Two lengthy art pieces packing emotional punch. Cast-iron testament that the experimental and constructivist may cleave to the power to move.
Jesus' Blood Never Failed Me Yet (1971) loops around a field-recording of homeless man vocalising-improvising a hymn. Over the loop, are built rich harmonies, played by live ensemble; slowly increasing in density, and impact before gradual fade. The piece was first recorded for use in a documentary chronicle of street life in and around London’s Elephant and Castle:
When I played it at home, I found that his singing was in tune with my piano, and I improvised a simple accompaniment. I noticed, too, that the first section of the song - 13 bars in length - formed an effective loop which repeated in a slightly unpredictable way. I took the tape loop to Leicester, where I was working in the Fine Art Department, and copied the loop onto a continuous reel of tape, thinking about perhaps adding an orchestrated accompaniment to this. The door of the recording room opened on to one of the large painting studios and I left the tape copying, with the door open, while I went to have a cup of coffee. When I came back I found the normally lively room unnaturally subdued. People were moving about much more slowly than usual and a few were sitting alone, quietly weeping.

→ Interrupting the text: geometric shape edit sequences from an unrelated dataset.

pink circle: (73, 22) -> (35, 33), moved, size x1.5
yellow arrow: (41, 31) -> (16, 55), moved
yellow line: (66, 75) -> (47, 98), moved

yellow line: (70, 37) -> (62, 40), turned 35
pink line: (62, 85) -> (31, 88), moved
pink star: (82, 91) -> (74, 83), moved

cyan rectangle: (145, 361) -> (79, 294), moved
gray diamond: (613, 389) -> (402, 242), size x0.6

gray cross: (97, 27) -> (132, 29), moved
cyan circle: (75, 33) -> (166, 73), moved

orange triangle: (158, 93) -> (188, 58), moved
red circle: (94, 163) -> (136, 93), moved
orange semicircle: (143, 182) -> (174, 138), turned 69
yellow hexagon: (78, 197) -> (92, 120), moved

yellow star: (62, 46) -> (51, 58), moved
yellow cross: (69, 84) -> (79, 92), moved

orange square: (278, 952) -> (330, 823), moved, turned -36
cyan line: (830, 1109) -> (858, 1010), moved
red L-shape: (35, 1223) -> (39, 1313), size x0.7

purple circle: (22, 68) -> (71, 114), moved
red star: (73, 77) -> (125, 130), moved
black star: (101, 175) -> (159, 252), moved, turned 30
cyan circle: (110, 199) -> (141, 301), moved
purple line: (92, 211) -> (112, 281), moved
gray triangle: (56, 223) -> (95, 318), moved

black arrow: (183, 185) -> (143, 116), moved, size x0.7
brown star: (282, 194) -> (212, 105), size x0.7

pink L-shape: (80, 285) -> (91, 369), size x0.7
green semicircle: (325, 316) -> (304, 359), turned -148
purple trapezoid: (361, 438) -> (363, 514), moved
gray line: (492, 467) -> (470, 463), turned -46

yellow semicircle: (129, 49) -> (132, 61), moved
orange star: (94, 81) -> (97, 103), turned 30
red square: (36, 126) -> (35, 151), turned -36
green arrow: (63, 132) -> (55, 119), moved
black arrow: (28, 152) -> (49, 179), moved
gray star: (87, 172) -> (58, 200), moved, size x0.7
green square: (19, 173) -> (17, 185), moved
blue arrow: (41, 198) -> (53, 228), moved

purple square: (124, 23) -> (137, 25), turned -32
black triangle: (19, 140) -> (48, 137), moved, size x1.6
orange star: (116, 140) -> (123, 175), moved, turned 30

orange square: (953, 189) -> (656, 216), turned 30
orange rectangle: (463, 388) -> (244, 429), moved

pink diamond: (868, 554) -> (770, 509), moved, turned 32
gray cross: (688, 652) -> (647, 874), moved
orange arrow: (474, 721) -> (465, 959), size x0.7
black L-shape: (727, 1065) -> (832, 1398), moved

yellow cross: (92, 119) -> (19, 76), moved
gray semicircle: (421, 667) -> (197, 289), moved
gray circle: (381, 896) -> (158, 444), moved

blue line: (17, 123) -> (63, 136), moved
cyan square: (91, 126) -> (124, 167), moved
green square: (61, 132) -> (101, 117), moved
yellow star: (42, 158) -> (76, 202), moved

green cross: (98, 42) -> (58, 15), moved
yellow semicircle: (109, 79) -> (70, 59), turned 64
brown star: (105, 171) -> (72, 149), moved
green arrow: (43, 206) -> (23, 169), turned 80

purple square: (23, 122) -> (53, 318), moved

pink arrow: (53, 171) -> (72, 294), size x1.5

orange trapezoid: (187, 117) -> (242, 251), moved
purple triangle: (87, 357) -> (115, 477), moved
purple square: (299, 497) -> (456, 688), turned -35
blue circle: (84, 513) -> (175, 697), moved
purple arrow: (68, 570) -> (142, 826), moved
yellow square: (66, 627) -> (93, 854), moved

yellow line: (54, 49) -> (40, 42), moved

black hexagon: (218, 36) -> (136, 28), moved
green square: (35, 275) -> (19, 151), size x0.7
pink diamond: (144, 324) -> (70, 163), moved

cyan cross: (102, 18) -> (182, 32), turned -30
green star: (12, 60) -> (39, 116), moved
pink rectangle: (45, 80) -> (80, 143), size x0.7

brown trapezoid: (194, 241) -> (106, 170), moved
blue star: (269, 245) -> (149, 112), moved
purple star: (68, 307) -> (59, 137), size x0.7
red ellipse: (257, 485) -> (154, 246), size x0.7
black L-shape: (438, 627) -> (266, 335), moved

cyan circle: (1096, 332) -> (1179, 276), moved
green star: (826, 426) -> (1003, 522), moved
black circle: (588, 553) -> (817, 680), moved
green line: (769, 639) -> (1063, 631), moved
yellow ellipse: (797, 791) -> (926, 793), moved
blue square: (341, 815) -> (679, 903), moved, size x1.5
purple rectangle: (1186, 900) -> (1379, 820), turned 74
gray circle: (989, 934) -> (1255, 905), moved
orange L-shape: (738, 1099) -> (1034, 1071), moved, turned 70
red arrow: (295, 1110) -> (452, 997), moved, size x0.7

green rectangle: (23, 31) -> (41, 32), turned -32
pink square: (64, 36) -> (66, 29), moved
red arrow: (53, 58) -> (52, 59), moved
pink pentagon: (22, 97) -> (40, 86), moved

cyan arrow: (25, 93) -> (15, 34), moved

I was puzzled until I realised that the tape was still playing and that they had been overcome by the old man's singing. This convinced me of the emotional power of the music and of the possibilities offered by adding a simple, though gradually evolving, orchestral accompaniment that respected the tramp's nobility and simple faith. Although he died before he could hear what I had done with his singing, the piece remains as an eloquent, but understated testimony to his spirit and optimism.
The Sinking of the Titanic (1969), indeterministically allows performers to render various sound sources related to the sinking of the RMS Titanic. Cue heart-tugging, uplifting and perfectly poised melodic motif of Nearer My God To Thee / Amazing Grace against ambient backdrop of chilly ocean noise.